Stored data entries:
--- START ---

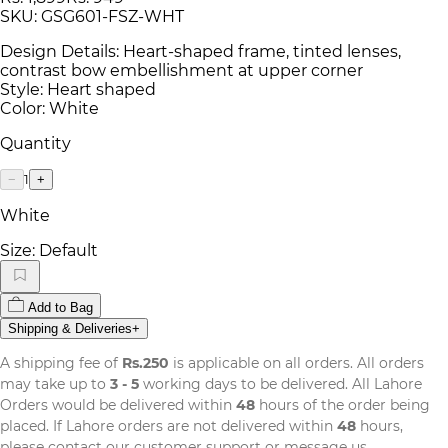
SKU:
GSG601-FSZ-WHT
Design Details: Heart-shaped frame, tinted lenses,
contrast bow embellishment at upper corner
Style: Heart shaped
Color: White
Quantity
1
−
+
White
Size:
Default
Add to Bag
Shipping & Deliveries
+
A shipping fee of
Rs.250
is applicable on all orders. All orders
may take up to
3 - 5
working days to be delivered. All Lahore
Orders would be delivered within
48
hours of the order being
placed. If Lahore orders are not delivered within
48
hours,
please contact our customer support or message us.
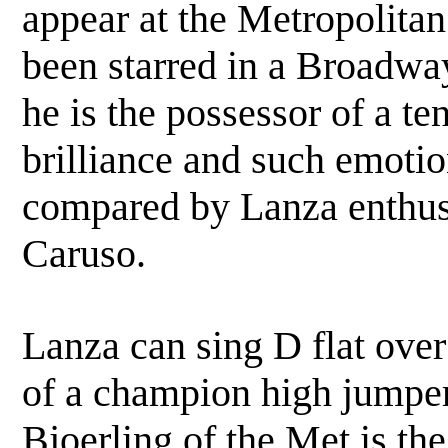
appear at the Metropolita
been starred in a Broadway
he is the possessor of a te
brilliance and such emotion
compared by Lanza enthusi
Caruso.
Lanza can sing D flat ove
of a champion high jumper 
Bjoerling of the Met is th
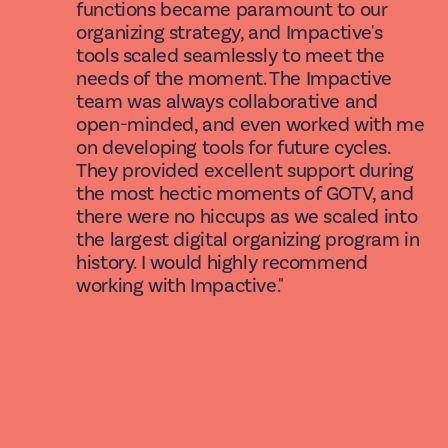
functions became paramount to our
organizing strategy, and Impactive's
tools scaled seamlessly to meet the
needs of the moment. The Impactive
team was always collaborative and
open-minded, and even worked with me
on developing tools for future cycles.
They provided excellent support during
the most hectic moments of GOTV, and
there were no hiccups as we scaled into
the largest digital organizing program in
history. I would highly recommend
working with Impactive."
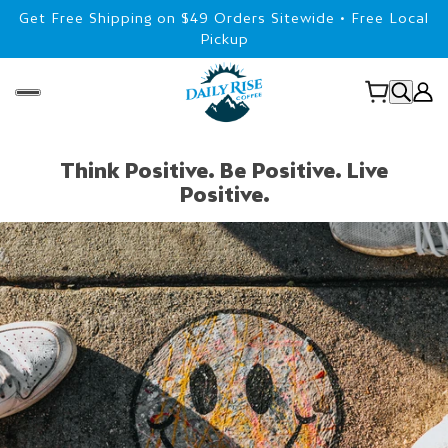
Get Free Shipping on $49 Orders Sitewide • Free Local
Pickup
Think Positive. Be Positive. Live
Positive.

--- END ---
--- START ---

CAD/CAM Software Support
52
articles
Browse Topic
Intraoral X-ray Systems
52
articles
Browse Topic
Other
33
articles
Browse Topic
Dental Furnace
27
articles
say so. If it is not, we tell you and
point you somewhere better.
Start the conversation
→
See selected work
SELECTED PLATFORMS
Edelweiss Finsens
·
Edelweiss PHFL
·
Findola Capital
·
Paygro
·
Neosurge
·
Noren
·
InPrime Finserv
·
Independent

--- END ---
--- START ---

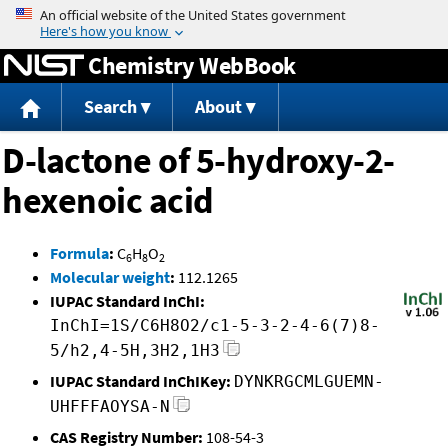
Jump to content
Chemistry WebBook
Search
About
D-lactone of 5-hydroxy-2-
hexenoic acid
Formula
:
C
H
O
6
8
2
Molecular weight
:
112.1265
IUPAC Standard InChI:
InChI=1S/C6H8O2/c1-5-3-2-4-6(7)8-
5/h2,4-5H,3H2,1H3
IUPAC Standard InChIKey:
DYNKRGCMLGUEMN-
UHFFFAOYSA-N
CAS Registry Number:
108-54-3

--- END ---

# Required work
Please report, as a bare number, how many lines of the data contain the word "delivered".

# Answer section
3